Taiwan, where the genetic evidence points, lies just off the coast of mainland Asia – tantalisingly close. How far can we take Polynesian origins? China anyone? I guess work is already under way to more precisely narrow down genetic origins in Asia.

Linguistically I know there are a lot of problems trying to trace words back into deep time, and the science is replete with amateurs popping up with their discoveries, but here’s my five cents worth … Last week I had an odd experience.
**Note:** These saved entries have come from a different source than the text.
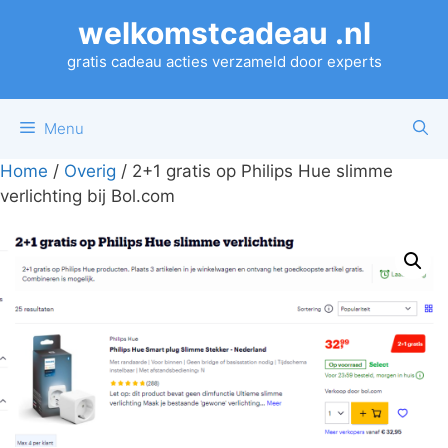
Ga
welkomstcadeau .nl
naar
de
gratis cadeau acties verzameld door experts
inhoud
Menu
Home
/
Overig
/ 2+1 gratis op Philips Hue slimme
verlichting bij Bol.com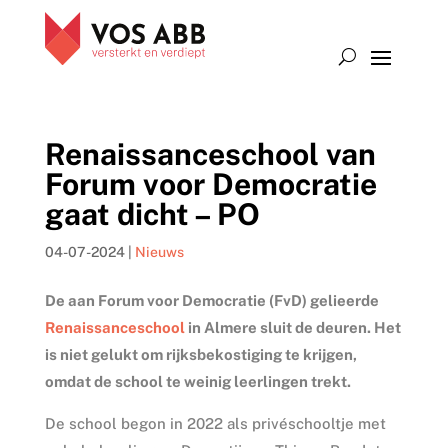
Renaissanceschool van
Forum voor Democratie
gaat dicht – PO
04-07-2024
|
Nieuws
De aan Forum voor Democratie (FvD) gelieerde
Renaissanceschool
in Almere sluit de deuren. Het
is niet gelukt om rijksbekostiging te krijgen,
omdat de school te weinig leerlingen trekt.
De school begon in 2022 als privéschooltje met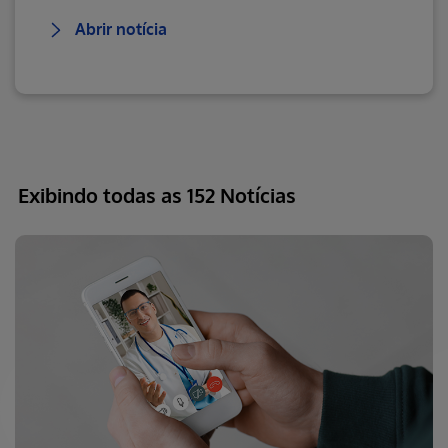
Abrir notícia
Exibindo todas as 152 Notícias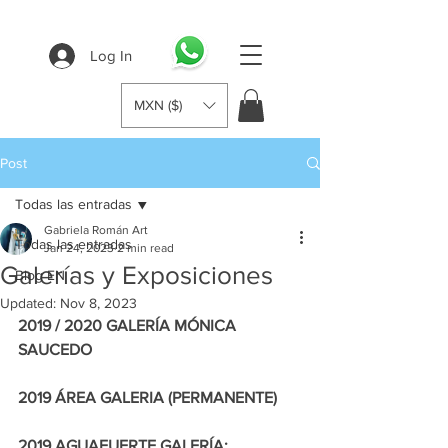
Log In
MXN ($)
Post
Todas las entradas
Gabriela Román Art
Todas las entradas
Jan 24, 2023
2 min read
Galerías y Exposiciones
Blog EN
Updated:
Nov 8, 2023
2019 / 2020 GALERÍA MÓNICA 
SAUCEDO 
2019 ÁREA GALERIA (PERMANENTE)
2019 AGUAFUERTE GALERÍA: 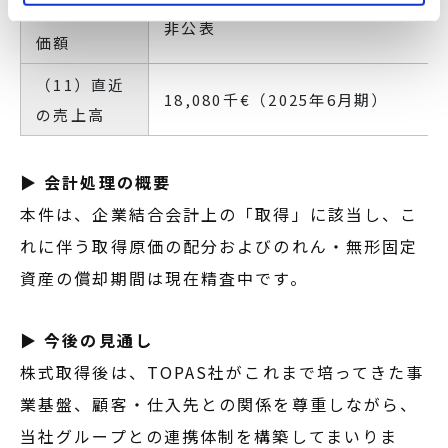
（10）取得
非公表
価額
（11）直近
18,080千€（2025年6月期）
の売上高
▶ 会計処理の概要
本件は、企業結合会計上の「取得」に該当し、こ
れに伴う取得原価の配分およびのれん・無形固定
資産の償却期間は現在精査中です。
▶ 今後の見通し
株式取得後は、TOPAS社がこれまで培ってきた事
業基盤、顧客・仕入先との関係を尊重しながら、
当社グループとの連携体制を構築してまいりま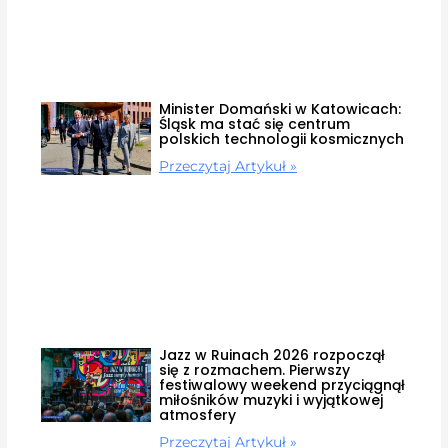
Minister Domański w Katowicach:
Śląsk ma stać się centrum
polskich technologii kosmicznych
Przeczytaj Artykuł »
Jazz w Ruinach 2026 rozpoczął
się z rozmachem. Pierwszy
festiwalowy weekend przyciągnął
miłośników muzyki i wyjątkowej
atmosfery
Przeczytaj Artykuł »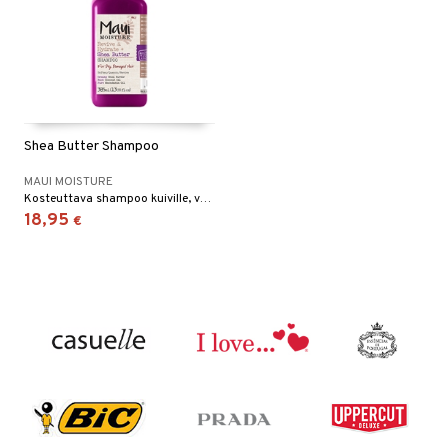
Shea Butter Shampoo
MAUI MOISTURE
Kosteuttava shampoo kuiville, vaurioituneille tai ylimuotoiluille hiuksille Maui Moisturelta
18,95
€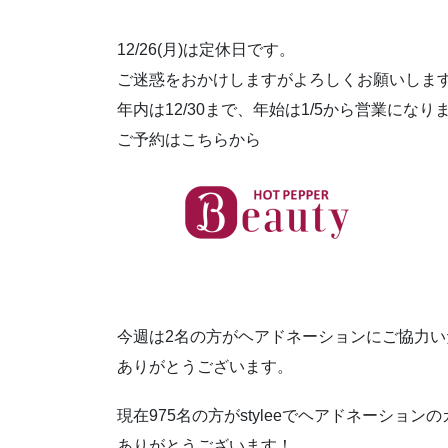
12/26(月)は定休日です。
ご迷惑をおかけしますがよろしくお願いしま
年内は12/30まで、年始は1/5から営業になり
ご予約はこちらから
今週は2名の方がヘアドネーションにご協力い
ありがとうございます。
現在975名の方がstyleeでヘアドネーショ
ありがとうございます！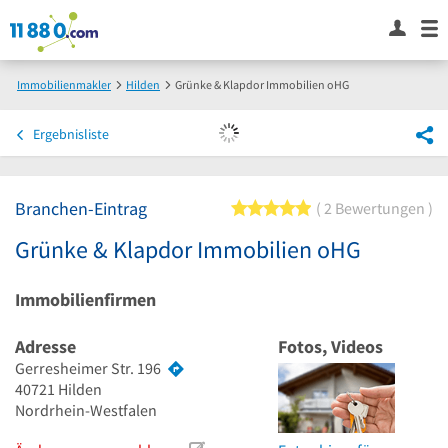
Immobilienmakler
Hilden
Grünke & Klapdor Immobilien oHG
Ergebnisliste
Branchen-Eintrag
5 von 5 Sternen
2 Bewertungen
Grünke & Klapdor Immobilien oHG
Immobilienfirmen
Adresse
Fotos, Videos
Gerresheimer Str. 196
40721
Hilden
Nordrhein-Westfalen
I had to give a short talk in China – introducing myself and New Zealand. I got to the point where I said New Zealand has two official languages – English and Maori. Our passports are in both languages and in many public institutions, so are the signs. I pointed out there are also now a lot of Maori words that one can hear on English TV in New Zealand. These words would be opaque to a visitor, but no kiwi would bat an eye. They have been incorporated into Pakeha (non-Maori New Zealand) English. Words like ‘whanau’ = ‘family’, ‘iwi’ = ‘tribe’ and ‘hui’ = ‘meeting’. At this point my Chinese hosts looked astonished – then burst out laughing. “But ‘hui’ is what we are having now – ‘hui’ is ‘meeting’ in Chinese!”

Selected References

Christian, F. W. (1916). “Asiatic origin of the word ‘moa’.” Journal of the Polynesian Society 25: 126-127.

Forth, G. (2006). “Words for ‘bird’ in eastern Indonesia.” Journal of Ethnobiology 26: 177-207.

Friedlaender JS, Friedlaender FR, Reed FA, Kidd KK, Kidd JR, et al. (2008) The genetic structure of Pacific Islanders. PLoS Genet 4(1): e19. doi:10.1371/journal.pgen.0040019

Gray, R. D. and F. M. Jordan (2000). “Language trees support the express-train sequence of Austronesian expansion.” Nature 405: 1052-1055.

Underhill, P. A., G. Passarino, A. A. Lin, S. Marzuki, P. J. Oefner, L. L. Cavalli-Sforza and G. K. Chambers (2001). “Maori Origins, Y-Chromosome Haplotypes and Implications for Human History in the Pacific.” Human Mutation 17: 271-280.